SLAM-LLM: A Modular, Open-Source Multimodal Large Language Model Framework and Best Practice for Speech, Language, Audio and Music Processing
Problem Statement
Existing open-source MLLM frameworks predominantly treat vision as the primary modality, offering limited architectural support, training recipes, and tooling for speech, audio, and music tasks. This forces audio-language researchers to build infrastructure from scratch and invest significant effort in code development and hyperparameter tuning.
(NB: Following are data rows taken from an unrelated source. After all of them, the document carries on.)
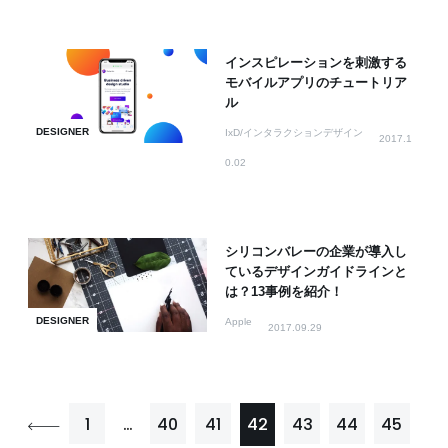
インスピレーションを刺激する
モバイルアプリのチュートリア
ル
DESIGNER
IxD/インタラクションデザイン
2017.1
0.02
シリコンバレーの企業が導入し
ているデザインガイドラインと
は？13事例を紹介！
DESIGNER
Apple
2017.09.29
1
…
40
41
42
43
44
45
The absence of a dedicated audio-focused MLLM framework slows down research iteration and reproducibility in the audio-language community.
Key Novelty
- Modular architecture supporting interchangeable encoders, projectors, LLMs, and parameter-efficient fine-tuning (PEFT) plugins specifically designed for audio modalities
- Comprehensive training and inference recipes for mainstream audio-language tasks including ASR, Automated Audio Captioning (AAC), and Music Captioning (MC), with some achieving state-of-the-art results
- First dedicated open-source MLLM framework treating speech, audio, and music as first-class modalities rather than extensions of a vision-centric system
Evaluation Highlights
- LLM-based Automatic Speech Recognition (ASR) checkpoints reach or approach state-of-the-art performance on standard benchmarks
- Automated Audio Captioning (AAC) and Music Captioning (MC) recipes achieve competitive performance, with associated techniques accepted in peer-reviewed academic venues
Breakthrough Assessment
Methodology
- Design a modular framework with plug-and-play components: audio encoders (e.g., Whisper, EnCodec), projection layers, backbone LLMs, and PEFT adapters (e.g., LoRA) that can be configured via a unified config system
- Develop task-specific training and inference pipelines for mainstream audio-language tasks (ASR, AAC, Music Captioning, etc.), with curated hyperparameter recipes and data engineering guidelines
- Release high-performance pretrained checkpoints and encourage community contributions to continually expand supported tasks, encoders, and LLM backbones
System Components
Interchangeable pretrained audio encoder modules (e.g., Whisper, audio foundation models) that extract representations from speech, audio, or music inputs
Adapter modules that bridge the encoder output space to the LLM input space, enabling cross-modal alignment
Pluggable large language model backbone (e.g., LLaMA, Qwen) that processes fused audio-language representations for generation tasks
Parameter-efficient fine-tuning modules such as LoRA that enable efficient task-specific adaptation without full model retraining
Pre-defined training and inference configurations for tasks like ASR, Automated Audio Captioning, and Music Captioning, lowering the barrier for new users
Results
| Task | Prior MLLM Frameworks | SLAM-LLM | Delta |
|---|---|---|---|
| LLM-based ASR | Fragmented, no unified support | Near/at state-of-the-art | Significant usability improvement |
| Automated Audio Captioning (AAC) | Limited or no dedicated recipes | Competitive/SOTA performance | Substantial gap closed |
| Music Captioning (MC) | Not supported in major frameworks | Competitive performance | New capability enabled |
| Framework modularity | Vision-centric, audio as afterthought | Audio-first modular design | Purpose-built for audio-language tasks |
Key Takeaways
- Researchers building audio-language models should adopt SLAM-LLM as a starting point to avoid reimplementing encoders, projection layers, and training loops — significantly reducing time-to-experiment
- The modular encoder-projector-LLM design pattern used in SLAM-LLM is a practical blueprint for building any domain-specific MLLM, and practitioners can swap components (e.g., different audio encoders or LLM backbones) with minimal code changes
- PEFT methods like LoRA are integral to the framework, confirming that parameter-efficient fine-tuning is the practical standard for adapting large LLMs to new modalities without prohibitive compute costs
Abstract
The recent surge in open-source Multimodal Large Language Models (MLLM) frameworks, such as LLaVA, provides a convenient kickoff for artificial intelligence developers and researchers. However, most of the MLLM frameworks take vision as the main input modality, and provide limited in-depth support for the modality of speech, audio, and music. This situation hinders the development of audio-language models, and forces researchers to spend a lot of effort on code writing and hyperparameter tuning. We present SLAM-LLM, an open-source deep learning framework designed to train customized MLLMs, focused on speech, language, audio, and music processing. SLAM-LLM provides a modular configuration of different encoders, projectors, LLMs, and parameter-efficient fine-tuning plugins. SLAM-LLM also includes detailed training and inference recipes for mainstream tasks, along with high-performance checkpoints like LLM-based Automatic Speech Recognition (ASR), Automated Audio Captioning (AAC), and Music Captioning (MC). Some of these recipes have already reached or are nearing state-of-the-art performance, and some relevant techniques have also been accepted by academic papers. We hope SLAM-LLM will accelerate iteration, development, data engineering, and model training for researchers. We are committed to continually pushing forward audio-based MLLMs through this open-source framework, and call on the community to contribute to the LLM-based speech, audio and music processing.